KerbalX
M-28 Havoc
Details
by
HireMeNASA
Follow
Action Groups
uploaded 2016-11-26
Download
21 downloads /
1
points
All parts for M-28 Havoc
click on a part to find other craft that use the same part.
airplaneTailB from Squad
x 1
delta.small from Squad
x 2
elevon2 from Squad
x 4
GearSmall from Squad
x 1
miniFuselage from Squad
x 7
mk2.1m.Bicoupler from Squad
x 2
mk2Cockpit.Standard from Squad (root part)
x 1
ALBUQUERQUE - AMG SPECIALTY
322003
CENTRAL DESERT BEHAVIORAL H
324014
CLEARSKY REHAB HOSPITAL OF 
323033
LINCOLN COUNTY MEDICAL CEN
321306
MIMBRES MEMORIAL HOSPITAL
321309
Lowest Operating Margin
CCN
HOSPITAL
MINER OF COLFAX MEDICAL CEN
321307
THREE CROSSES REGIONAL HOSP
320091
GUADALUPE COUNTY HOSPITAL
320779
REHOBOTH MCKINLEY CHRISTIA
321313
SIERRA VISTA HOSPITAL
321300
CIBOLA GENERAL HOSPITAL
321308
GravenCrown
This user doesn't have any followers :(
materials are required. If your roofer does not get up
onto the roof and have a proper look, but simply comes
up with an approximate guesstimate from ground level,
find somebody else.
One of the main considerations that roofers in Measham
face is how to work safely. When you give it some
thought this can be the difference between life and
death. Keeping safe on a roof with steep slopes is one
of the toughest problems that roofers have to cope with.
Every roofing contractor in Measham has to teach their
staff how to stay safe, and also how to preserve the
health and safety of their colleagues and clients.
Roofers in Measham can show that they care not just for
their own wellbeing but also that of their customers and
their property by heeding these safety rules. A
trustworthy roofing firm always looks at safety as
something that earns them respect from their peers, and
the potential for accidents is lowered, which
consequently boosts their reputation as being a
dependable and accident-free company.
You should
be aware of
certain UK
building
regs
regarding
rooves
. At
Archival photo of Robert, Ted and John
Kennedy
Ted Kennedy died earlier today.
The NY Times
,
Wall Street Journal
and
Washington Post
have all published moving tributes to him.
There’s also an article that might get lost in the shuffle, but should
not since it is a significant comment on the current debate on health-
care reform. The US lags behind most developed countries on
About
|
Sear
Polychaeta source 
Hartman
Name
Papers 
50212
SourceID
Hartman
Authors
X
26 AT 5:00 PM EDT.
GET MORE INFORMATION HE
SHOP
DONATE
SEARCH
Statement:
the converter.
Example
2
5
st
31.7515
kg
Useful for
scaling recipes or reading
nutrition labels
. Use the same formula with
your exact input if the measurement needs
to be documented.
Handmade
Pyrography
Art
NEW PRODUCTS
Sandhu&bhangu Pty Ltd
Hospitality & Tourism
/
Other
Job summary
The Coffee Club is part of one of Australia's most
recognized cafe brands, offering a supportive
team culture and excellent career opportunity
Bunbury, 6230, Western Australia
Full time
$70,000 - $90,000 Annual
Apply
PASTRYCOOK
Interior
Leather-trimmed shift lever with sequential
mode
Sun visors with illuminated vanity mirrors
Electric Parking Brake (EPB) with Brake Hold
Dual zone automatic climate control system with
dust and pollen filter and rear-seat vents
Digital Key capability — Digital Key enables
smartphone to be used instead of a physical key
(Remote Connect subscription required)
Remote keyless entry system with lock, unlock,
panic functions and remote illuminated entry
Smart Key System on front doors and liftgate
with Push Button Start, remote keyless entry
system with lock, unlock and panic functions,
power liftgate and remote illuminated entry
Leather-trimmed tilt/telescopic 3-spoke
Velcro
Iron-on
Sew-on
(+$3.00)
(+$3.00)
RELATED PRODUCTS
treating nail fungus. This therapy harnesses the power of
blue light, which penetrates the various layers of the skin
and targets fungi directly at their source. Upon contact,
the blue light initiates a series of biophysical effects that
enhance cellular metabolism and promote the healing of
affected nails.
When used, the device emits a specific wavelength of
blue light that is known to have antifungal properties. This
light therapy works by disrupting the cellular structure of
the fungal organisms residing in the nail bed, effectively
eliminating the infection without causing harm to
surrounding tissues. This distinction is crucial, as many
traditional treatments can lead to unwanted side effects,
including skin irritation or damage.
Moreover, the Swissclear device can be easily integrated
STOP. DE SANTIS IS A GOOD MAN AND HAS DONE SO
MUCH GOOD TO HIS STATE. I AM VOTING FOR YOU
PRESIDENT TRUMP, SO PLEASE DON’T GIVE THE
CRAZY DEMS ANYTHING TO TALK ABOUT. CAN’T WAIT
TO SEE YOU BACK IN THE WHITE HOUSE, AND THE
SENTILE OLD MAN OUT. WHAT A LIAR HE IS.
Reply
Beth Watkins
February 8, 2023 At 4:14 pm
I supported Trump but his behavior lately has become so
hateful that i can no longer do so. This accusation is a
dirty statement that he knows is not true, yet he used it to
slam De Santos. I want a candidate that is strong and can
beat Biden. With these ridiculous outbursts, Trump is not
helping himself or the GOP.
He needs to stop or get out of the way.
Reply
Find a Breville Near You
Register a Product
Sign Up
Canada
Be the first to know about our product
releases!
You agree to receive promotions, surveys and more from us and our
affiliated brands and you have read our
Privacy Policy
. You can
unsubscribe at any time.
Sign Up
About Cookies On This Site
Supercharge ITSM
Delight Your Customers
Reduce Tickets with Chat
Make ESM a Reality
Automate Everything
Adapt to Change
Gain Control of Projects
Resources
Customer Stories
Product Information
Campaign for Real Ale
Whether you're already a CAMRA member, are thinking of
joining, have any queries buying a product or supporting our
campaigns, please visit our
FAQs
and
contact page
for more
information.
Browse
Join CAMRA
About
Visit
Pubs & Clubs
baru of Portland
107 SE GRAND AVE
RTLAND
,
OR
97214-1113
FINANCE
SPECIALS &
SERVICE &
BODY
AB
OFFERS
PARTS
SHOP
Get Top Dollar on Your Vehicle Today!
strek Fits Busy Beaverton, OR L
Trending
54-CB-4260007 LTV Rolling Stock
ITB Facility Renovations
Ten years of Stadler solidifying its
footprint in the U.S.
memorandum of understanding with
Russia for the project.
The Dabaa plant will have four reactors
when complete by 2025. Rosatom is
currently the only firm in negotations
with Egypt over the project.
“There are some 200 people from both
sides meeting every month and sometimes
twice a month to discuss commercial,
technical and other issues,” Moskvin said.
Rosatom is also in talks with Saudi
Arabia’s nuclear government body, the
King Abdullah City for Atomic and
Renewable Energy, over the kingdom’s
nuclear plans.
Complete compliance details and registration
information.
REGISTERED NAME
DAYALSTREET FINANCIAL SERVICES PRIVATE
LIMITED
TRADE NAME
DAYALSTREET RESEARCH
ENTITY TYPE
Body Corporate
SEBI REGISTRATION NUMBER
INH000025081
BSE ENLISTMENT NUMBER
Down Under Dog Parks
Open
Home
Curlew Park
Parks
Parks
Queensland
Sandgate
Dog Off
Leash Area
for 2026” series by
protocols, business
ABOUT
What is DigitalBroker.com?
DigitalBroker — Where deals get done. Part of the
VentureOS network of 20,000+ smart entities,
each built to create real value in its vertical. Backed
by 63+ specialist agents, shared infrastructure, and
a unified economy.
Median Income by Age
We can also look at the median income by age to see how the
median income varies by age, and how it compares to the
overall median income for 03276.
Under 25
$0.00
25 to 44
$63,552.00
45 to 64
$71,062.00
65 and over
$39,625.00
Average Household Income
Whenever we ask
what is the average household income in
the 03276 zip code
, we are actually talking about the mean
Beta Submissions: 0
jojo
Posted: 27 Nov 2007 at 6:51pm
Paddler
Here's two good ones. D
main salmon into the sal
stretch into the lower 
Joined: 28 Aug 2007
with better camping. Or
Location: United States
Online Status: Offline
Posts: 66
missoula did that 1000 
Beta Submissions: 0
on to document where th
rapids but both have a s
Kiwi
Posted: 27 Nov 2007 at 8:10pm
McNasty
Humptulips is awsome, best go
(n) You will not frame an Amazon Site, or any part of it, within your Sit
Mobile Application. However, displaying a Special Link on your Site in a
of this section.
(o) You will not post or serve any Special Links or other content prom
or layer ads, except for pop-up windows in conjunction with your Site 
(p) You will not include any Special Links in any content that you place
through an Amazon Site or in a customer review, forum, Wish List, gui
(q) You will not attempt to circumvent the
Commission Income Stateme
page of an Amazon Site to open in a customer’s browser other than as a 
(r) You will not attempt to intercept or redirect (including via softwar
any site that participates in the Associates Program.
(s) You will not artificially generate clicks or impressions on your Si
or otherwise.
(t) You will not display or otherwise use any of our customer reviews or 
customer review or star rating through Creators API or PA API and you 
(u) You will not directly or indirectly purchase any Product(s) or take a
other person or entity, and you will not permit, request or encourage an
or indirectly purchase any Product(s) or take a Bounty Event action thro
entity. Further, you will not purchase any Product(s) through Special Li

--------------------------------------------------

Looking at the records above, tally the lines holding "CAMRA" and reply with that number only.

### Answer for this exercise
2